**Study material**
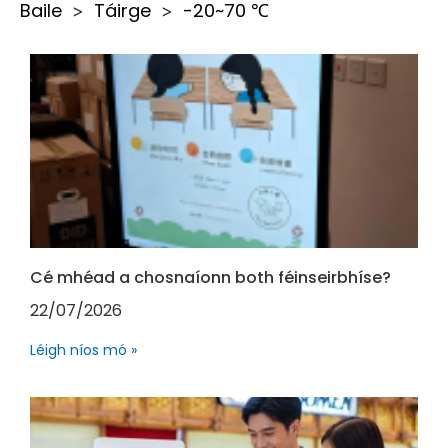
Baile
Táirge
-20~70 ℃
>
>
Cé mhéad a chosnaíonn both féinseirbhíse?
22/07/2026
Léigh níos mó »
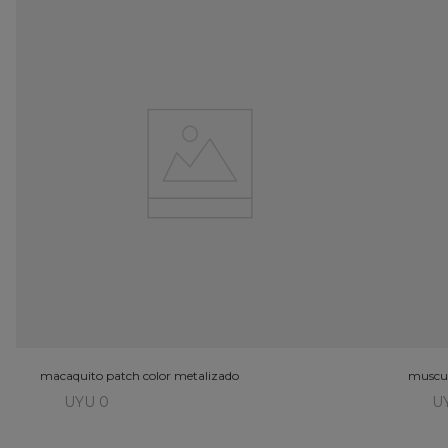
macaquito patch color metalizado
muscul
UYU 0
U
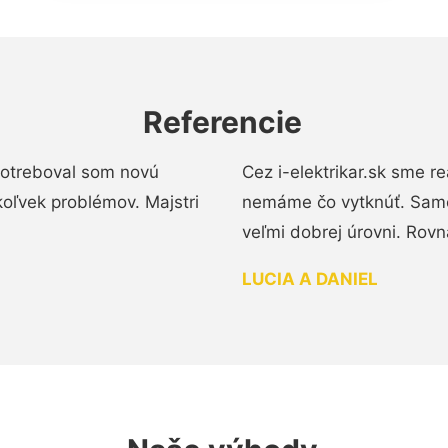
Referencie
 Potreboval som novú
Cez i-elektrikar.sk sme 
koľvek problémov. Majstri
nemáme čo vytknúť. Samot
veľmi dobrej úrovni. Rovn
LUCIA A DANIEL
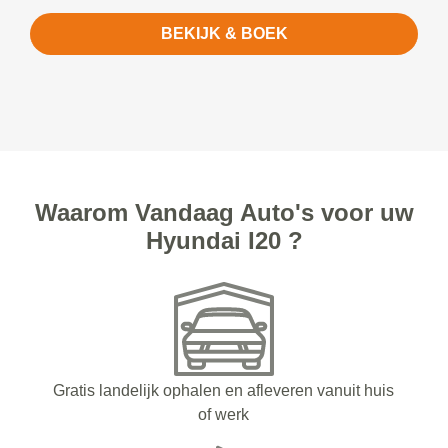
BEKIJK & BOEK
Waarom Vandaag Auto's voor uw
Hyundai I20 ?
Gratis landelijk ophalen en afleveren vanuit huis
of werk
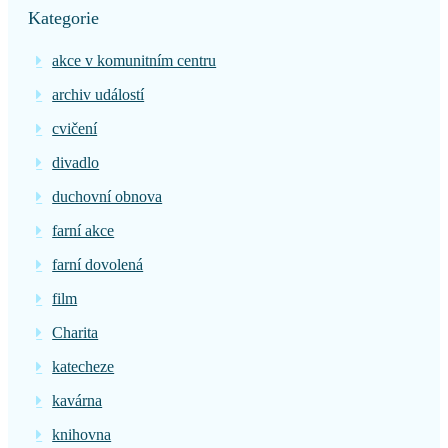
Kategorie
akce v komunitním centru
archiv událostí
cvičení
divadlo
duchovní obnova
farní akce
farní dovolená
film
Charita
katecheze
kavárna
knihovna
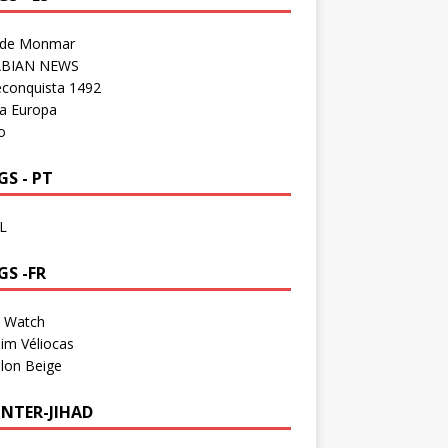
 de Monmar
BIAN NEWS
econquista 1492
a Europa
o
S - PT
L
GS -FR
a Watch
im Véliocas
lon Beige
NTER-JIHAD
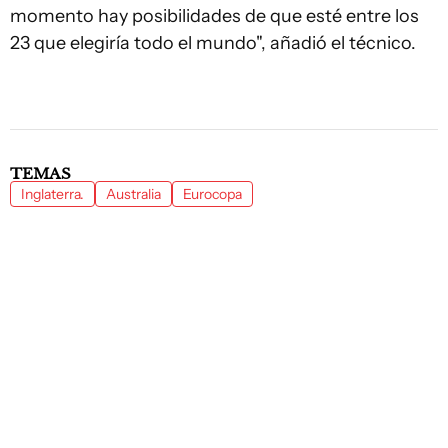
momento hay posibilidades de que esté entre los
23 que elegiría todo el mundo", añadió el técnico.
TEMAS
Inglaterra.
Australia
Eurocopa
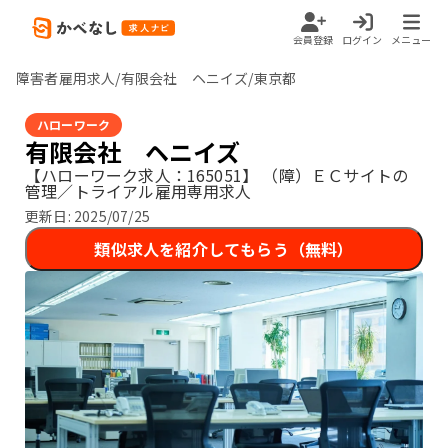
会員登録
ログイン
メニュー
障害者雇用求人/有限会社 ヘニイズ/東京都
ハローワーク
有限会社 ヘニイズ
【ハローワーク求人：165051】
（障）ＥＣサイトの
管理／トライアル雇用専用求人
更新日:
2025/07/25
類似求人を紹介してもらう（無料）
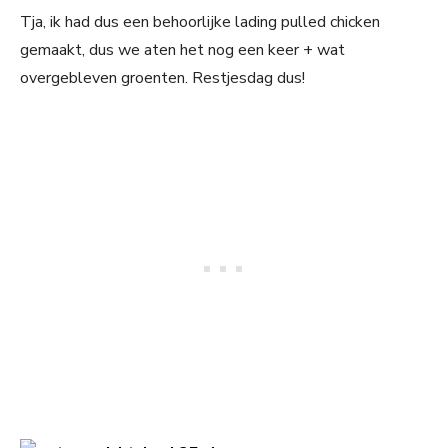
Tja, ik had dus een behoorlijke lading pulled chicken
gemaakt, dus we aten het nog een keer + wat
overgebleven groenten. Restjesdag dus!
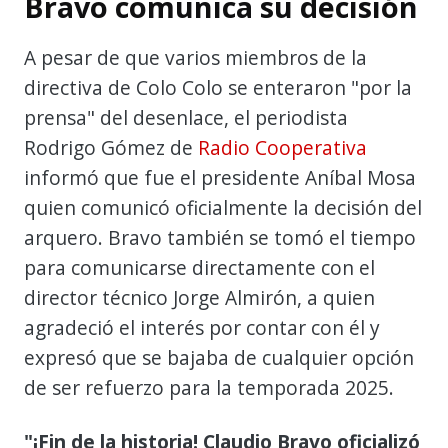
Bravo comunica su decisión
A pesar de que varios miembros de la
directiva de Colo Colo se enteraron "por la
prensa" del desenlace, el periodista
Rodrigo Gómez de
Radio Cooperativa
informó que fue el presidente Aníbal Mosa
quien comunicó oficialmente la decisión del
arquero. Bravo también se tomó el tiempo
para comunicarse directamente con el
director técnico Jorge Almirón, a quien
agradeció el interés por contar con él y
expresó que se bajaba de cualquier opción
de ser refuerzo para la temporada 2025.
"¡Fin de la historia! Claudio Bravo oficializó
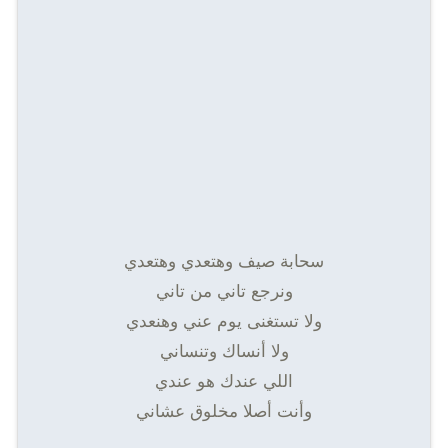
سحابة صیف وھتعدي وھتعدي
ونرجع تاني من تاني
ولا تستغنى یوم عني وھنعدي
ولا أنساك وتنساني
اللي عندك ھو عندي
وأنت أصلا مخلوق عشاني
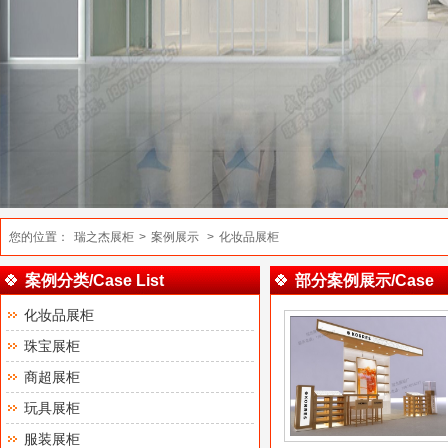
您的位置：
瑞之杰展柜
>
案例展示
>
化妆品展柜
案例分类/Case List
部分案例展示/Case
化妆品展柜
珠宝展柜
商超展柜
玩具展柜
服装展柜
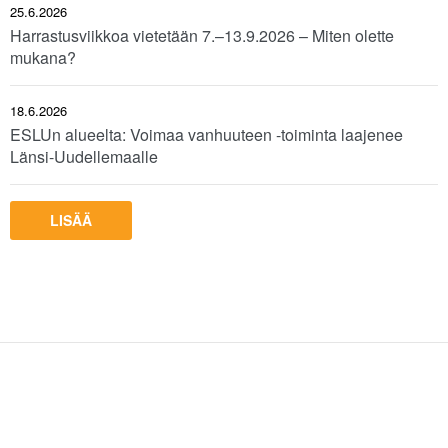
25.6.2026
Harrastusviikkoa vietetään 7.–13.9.2026 – Miten olette
mukana?
18.6.2026
ESLUn alueelta: Voimaa vanhuuteen -toiminta laajenee
Länsi-Uudellemaalle
LISÄÄ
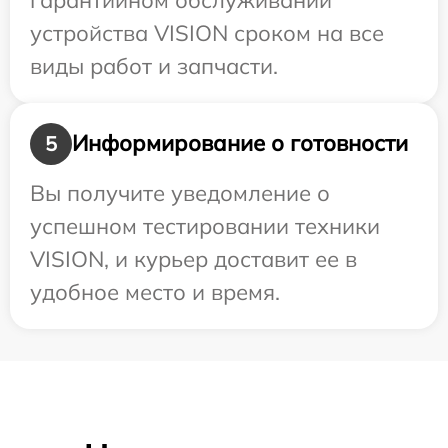
устройства VISION сроком на все
виды работ и запчасти.
Информирование о готовности
5
Вы получите уведомление о
успешном тестировании техники
VISION, и курьер доставит ее в
удобное место и время.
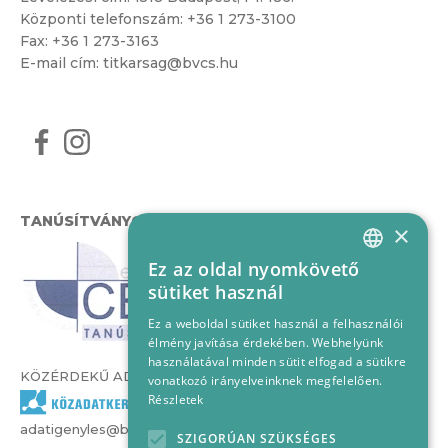
Központi telefonszám:
+36 1 273-3100
Fax: +36 1 273-3163
E-mail cím:
titkarsag@bvcs.hu
TANÚSÍTVÁNYOK
×
Ez az oldal nyomkövető
HUNGARIAN
sütiket használ
ENGLISH
Ez a weboldal sütiket használ a felhasználói
élmény javítása érdekében. Webhelyünk
használatával minden sütit elfogad a sütikre
KÖZÉRDEKŰ ADATOK
vonatkozó irányelveinknek megfelelően.
Részletek
adatigenyles@bvcs.hu
SZIGORÚAN SZÜKSÉGES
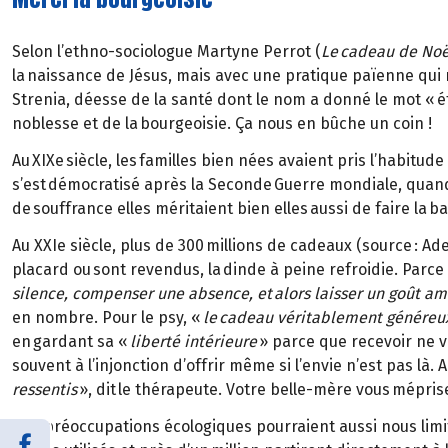
Selon l’ethno-sociologue Martyne Perrot (
Le cadeau de Noël
la naissance de Jésus, mais avec une pratique païenne qui r
Strenia, déesse de la santé dont le nom a donné le mot « étr
noblesse et de la bourgeoisie. Ça nous en bûche un coin !
Au XIXe siècle, les familles bien nées avaient pris l’habitu
s’est démocratisé après la Seconde Guerre mondiale, quand
de souffrance elles méritaient bien elles aussi de faire la 
Au XXIe siècle, plus de 300 millions de cadeaux (source : 
placard ou sont revendus, la dinde à peine refroidie. Parce
silence, compenser une absence, et alors laisser un goût am
en nombre. Pour le psy, «
le cadeau véritablement généreux 
en gardant sa «
liberté intérieure
» parce que recevoir ne v
souvent à l’injonction d’offrir même si l’envie n’est pas là. 
ressentis
», dit le thérapeute. Votre belle-mère vous méprise
Des préoccupations écologiques pourraient aussi nous limi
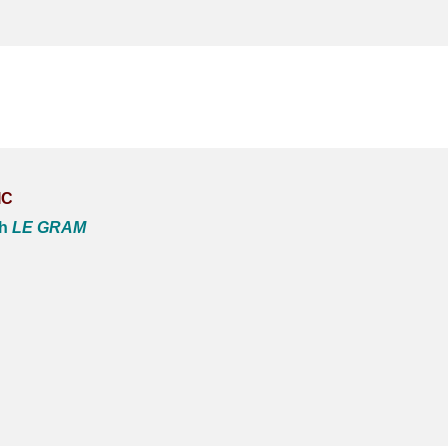
IC
0h
LE GRAM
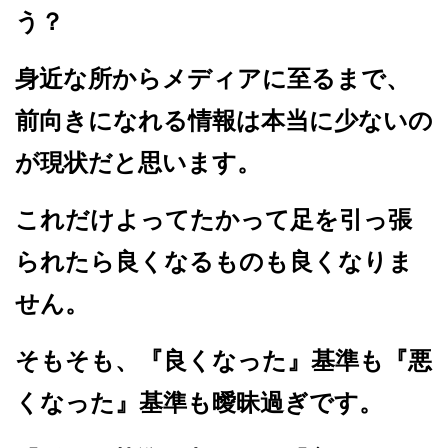
う？
身近な所からメディアに至るまで、
前向きになれる情報は本当に少ないの
が現状だと思います。
これだけよってたかって足を引っ張
られたら良くなるものも良くなりま
せん。
そもそも、『良くなった』基準も『悪
くなった』基準も曖昧過ぎです。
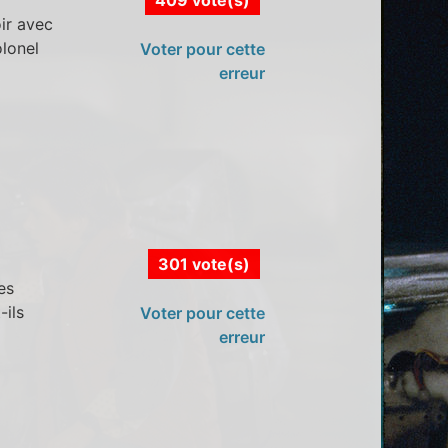
ir avec
olonel
Voter pour cette
erreur
301 vote(s)
es
-ils
Voter pour cette
erreur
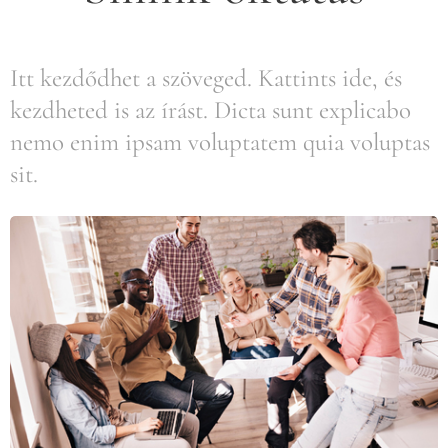
Itt kezdődhet a szöveged. Kattints ide, és
kezdheted is az írást. Dicta sunt explicabo
nemo enim ipsam voluptatem quia voluptas
sit.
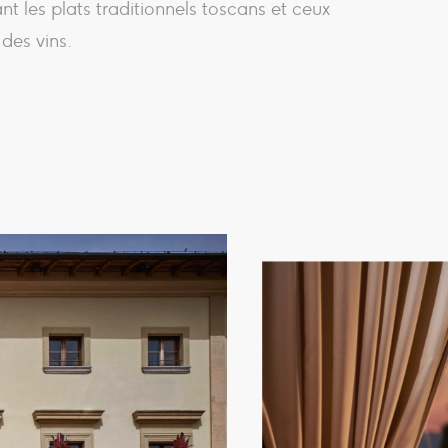
t les plats traditionnels toscans et ceux
des vins.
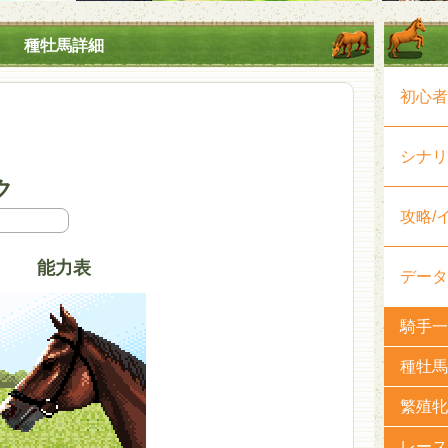
種牡馬詳細
初心者
シナリ
ク
攻略/
能力表
データ
騎手一
種牡馬
繁殖牝
レース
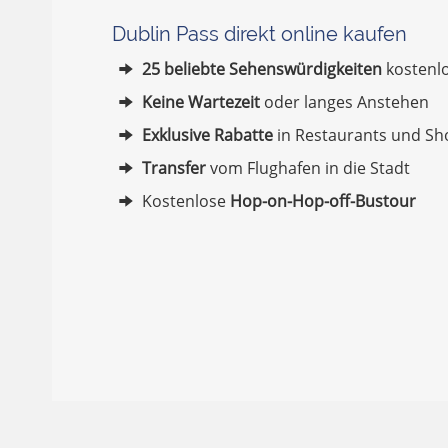
Dublin Pass direkt online kaufen
25 beliebte Sehenswürdigkeiten
kostenl
Keine Wartezeit
oder langes Anstehen
IDGE
Exklusive Rabatte
in Restaurants und Sh
Transfer
vom Flughafen in die Stadt
Kostenlose
Hop-on-Hop-off-Bustour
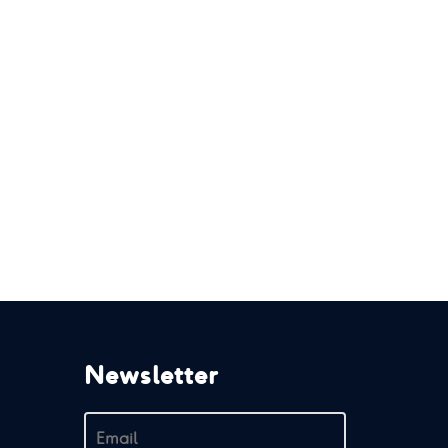
Newsletter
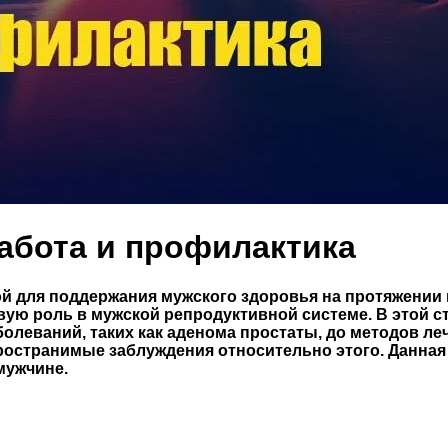
забота и профилактика
й для поддержания мужского здоровья на протяжении в
ю роль в мужской репродуктивной системе. В этой ст
болеваний, таких как аденома простаты, до методов ле
пространимые заблуждения относительно этого. Данная 
мужчине.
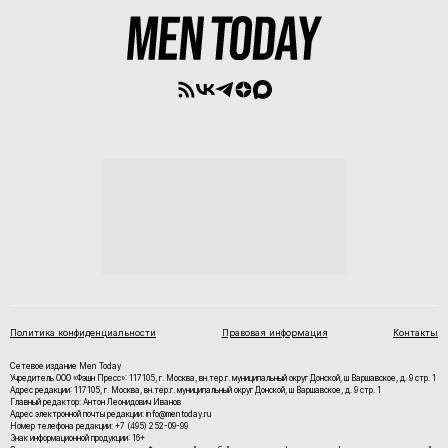
Политика конфиденциальности
Правовая информация
Контакты
Сетевое издание Men Today
Учредитель ООО «Фэшн Пресс»: 117105, г. Москва, вн.тер.г. муниципальный округ Донской, ш Варшавское, д. 9 стр. 1
Адрес редакции: 117105, г. Москва, вн.тер.г. муниципальный округ Донской, ш Варшавское, д. 9 стр. 1
Главный редактор: Антон Леонидович Иванов
Адрес электронной почты редакции: info@mentoday.ru
Номер телефона редакции: +7 (495) 252-09-99
Знак информационной продукции: 16+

**Exercise directions**
Which lines above contain the word "VISION"? Copy each one.

**Written solution**
устройства VISION сроком на все
VISION, и курьер доставит ее в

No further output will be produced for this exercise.